Damage from Hurricane Maria in Puerto Rico goes much deeper than infrastructural destruction. With little access to electricity, potable water, and food, islanders’ basic survival needs are barely being met. Five weeks after the storm swept Puerto Rico, the island is now in a dangerous environmental catastrophe that requires immediate action. Puerto Rico was not equipped to handle a storm of Maria’s magnitude. Already juggling a financial and energy crisis before Hurricane Maria hit, the threat of toxic waste contamination floodwaters is not surprising.
A quarter of Puerto Ricans still lack access to clean water, and more than 80 percent of the island is without power. Worse yet, toxic waste tainting floodwaters has resulted in the dangerous spread of leptospirosis, a bacterial disease. At least 74 cases of leptospirosis, which is treatable by antibiotics, have been reported and two deaths have been confirmed.
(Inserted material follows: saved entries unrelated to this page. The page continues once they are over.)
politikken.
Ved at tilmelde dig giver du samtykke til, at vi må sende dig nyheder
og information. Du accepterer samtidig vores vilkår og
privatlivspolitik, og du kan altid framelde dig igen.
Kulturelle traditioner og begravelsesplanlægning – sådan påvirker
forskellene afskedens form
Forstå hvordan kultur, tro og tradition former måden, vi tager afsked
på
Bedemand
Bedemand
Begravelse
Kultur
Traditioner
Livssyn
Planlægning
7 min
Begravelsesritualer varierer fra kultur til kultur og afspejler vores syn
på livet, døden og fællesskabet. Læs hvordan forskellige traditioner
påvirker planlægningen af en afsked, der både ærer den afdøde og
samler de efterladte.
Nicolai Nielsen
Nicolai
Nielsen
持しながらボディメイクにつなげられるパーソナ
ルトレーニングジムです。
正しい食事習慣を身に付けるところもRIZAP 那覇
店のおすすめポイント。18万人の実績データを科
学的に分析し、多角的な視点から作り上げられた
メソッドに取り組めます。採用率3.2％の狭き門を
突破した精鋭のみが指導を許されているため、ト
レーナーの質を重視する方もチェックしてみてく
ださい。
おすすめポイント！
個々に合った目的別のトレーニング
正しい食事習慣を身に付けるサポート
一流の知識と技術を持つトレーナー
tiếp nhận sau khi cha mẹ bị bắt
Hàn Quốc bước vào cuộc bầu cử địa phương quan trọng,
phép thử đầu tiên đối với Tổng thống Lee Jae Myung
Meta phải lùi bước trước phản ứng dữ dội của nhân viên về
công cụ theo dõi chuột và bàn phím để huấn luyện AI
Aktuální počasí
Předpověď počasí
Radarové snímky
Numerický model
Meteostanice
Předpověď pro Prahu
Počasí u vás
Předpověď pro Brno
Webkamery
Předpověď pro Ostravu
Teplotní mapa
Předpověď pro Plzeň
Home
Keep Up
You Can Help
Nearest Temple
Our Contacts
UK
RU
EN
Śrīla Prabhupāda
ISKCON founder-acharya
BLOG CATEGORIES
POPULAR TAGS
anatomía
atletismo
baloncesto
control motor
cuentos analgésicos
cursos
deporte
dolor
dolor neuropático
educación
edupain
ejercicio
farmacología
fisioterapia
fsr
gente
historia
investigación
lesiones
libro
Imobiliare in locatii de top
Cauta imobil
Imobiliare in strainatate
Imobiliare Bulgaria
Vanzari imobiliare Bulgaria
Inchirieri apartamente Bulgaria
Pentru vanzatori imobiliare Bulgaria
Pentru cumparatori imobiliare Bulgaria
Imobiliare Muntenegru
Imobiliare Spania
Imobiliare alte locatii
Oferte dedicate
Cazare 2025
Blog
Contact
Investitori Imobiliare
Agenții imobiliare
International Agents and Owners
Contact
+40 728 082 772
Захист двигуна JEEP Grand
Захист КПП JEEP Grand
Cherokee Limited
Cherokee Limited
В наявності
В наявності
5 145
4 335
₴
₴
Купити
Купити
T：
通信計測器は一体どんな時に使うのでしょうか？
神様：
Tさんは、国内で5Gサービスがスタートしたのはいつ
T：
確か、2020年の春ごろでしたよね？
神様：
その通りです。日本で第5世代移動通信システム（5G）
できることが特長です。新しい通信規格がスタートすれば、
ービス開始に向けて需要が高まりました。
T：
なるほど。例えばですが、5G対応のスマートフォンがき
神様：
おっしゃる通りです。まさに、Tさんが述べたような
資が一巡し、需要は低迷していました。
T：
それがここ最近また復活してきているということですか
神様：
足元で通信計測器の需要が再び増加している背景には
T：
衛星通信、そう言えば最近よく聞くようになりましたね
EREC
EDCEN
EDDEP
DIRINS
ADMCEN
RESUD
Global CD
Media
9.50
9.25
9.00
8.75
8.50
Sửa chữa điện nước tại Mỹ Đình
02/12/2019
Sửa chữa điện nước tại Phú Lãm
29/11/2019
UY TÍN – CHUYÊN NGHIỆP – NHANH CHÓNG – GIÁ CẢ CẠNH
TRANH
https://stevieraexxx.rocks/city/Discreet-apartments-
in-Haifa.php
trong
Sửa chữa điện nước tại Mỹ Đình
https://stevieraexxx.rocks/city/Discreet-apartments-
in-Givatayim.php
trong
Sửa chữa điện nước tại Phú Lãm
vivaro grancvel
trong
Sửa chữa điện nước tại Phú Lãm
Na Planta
On Tuesday, Congress approved a $36.5 billion relief package aimed at hurricane and wildfire relief. However, lawmakers were still debating how much relief to send each place earlier this week, scrambling to protect their political interests while rushing the delivery of crucial aid.
“The administration was slow to respond to the disaster, and to claim that they get a ‘10 out of 10’ for their response is to ignore the facts,” Democratic Senator Patrick J. Leahy of Vermont said on Monday in response to Donald Trump’s claim that the administration’s response to hurricane relief in Puerto Rico had been swift and effective. “This is not a reality TV show where the participant with the highest score advances to the next round. These are people’s lives. These are people’s homes. This is the hard part of governing. This is where we roll up our sleeves and dig in for the long haul.”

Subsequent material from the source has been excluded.